Rather than rowing from a dock as they did in the old days, racers this year nestled their dinghies next to the hull of the Veteran, Gig Harbor Boat Shop’s beautifully restored purse seiner that sat anchored broadside in the harbor as a kind of floating starting block. The classic fishing boat, launched in 1926 from Skansie Shipbuilding Company, now Gig Harbor Marina & Boatyard, was the perfect historic touch for the Le Mans’ Founder’s Cup class of seven or so racers, followed by two other classes starting at 30- and then 15-minute intervals.

Le Mans Sailboats a Beautiful Sight in the Harbor

Le Mans

Reflections of Le Mans 2017: a beautiful but too-calm day made a slow day of sailing out of the harbor.

The intervals were needed, although still weren’t long enough for earlier starting boats to have cleared the starting area.
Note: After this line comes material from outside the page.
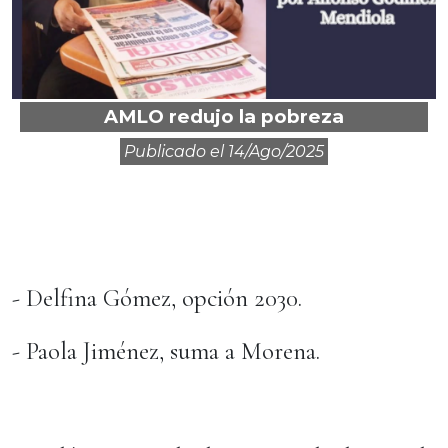
AMLO redujo la pobreza
Publicado el
14/ago/2025
- Delfina Gómez, opción 2030.
- Paola Jiménez, suma a Morena.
With barely a puff of air allowing even a flutter of sailcloth, the fleet of nearly 30 sailboats persevered to the mouth of the harbor — in record long time of well over an hour — and then up Colvos Passage for a brutally slow slog toward Point Richmond.
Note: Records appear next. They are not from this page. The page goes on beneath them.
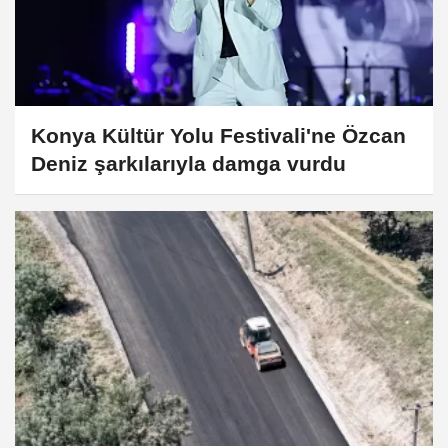
Konya Kültür Yolu Festivali'ne Özcan
Deniz şarkılarıyla damga vurdu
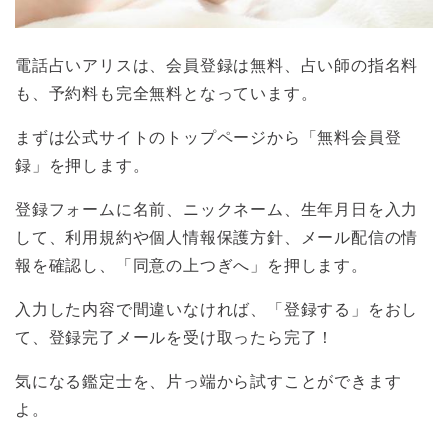
電話占いアリスは、会員登録は無料、占い師の指名料
も、予約料も完全無料となっています。
まずは公式サイトのトップページから「無料会員登
録」を押します。
登録フォームに名前、ニックネーム、生年月日を入力
して、利用規約や個人情報保護方針、メール配信の情
報を確認し、「同意の上つぎへ」を押します。
入力した内容で間違いなければ、「登録する」をおし
て、登録完了メールを受け取ったら完了！
気になる鑑定士を、片っ端から試すことができます
よ。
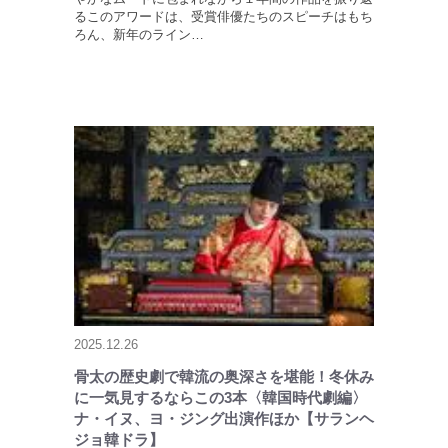
るこのアワードは、受賞俳優たちのスピーチはもち
ろん、新年のライン…
2025.12.26
骨太の歴史劇で韓流の奥深さを堪能！冬休み
に一気見するならこの3本〈韓国時代劇編〉
ナ・イヌ、ヨ・ジング出演作ほか【サランヘ
ジョ韓ドラ】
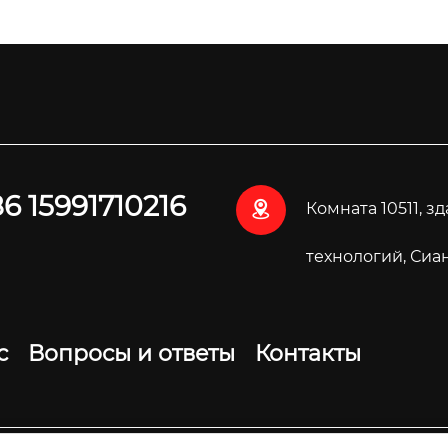
6 15991710216

Комната 10511, з
технологий, Сиа
с
Вопросы и ответы
Контакты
Boatyard’s Ron Roark and “MerL’eau” Serve as Turn Boat

Le Mans

Gig Harbor Yacht Club’s annual Le Mans race offered scenic, calm views of the sound if not ideal sailing conditions. Gig Harbor Marina & Boatyard Managing Director Ron Roark and his SAFE boat MerL’eau served as the turn boat across from Point Richmond. (Photo courtesy of Shaun O’Berry on the Veteran.)Race officials on the committee boat, mercifully, made the decision to go with the race’s short course after sizing up the mill pond conditions out in the sound. They set the turn boat across from Point Richmond, about five miles from the harbor, rather than farther north at Olalla. Then, the already four-hour race was curtailed even further by re-designating the turn mark as the finish line, allowing sailors to motor back to the harbor instead of having to finish there under sail.

Le Mans 2017 Video by Chance Busey

Still, any day on the water is a good day as far as sailors are concerned, and they enjoyed sharing tales of their sails over dinner back at the yacht club.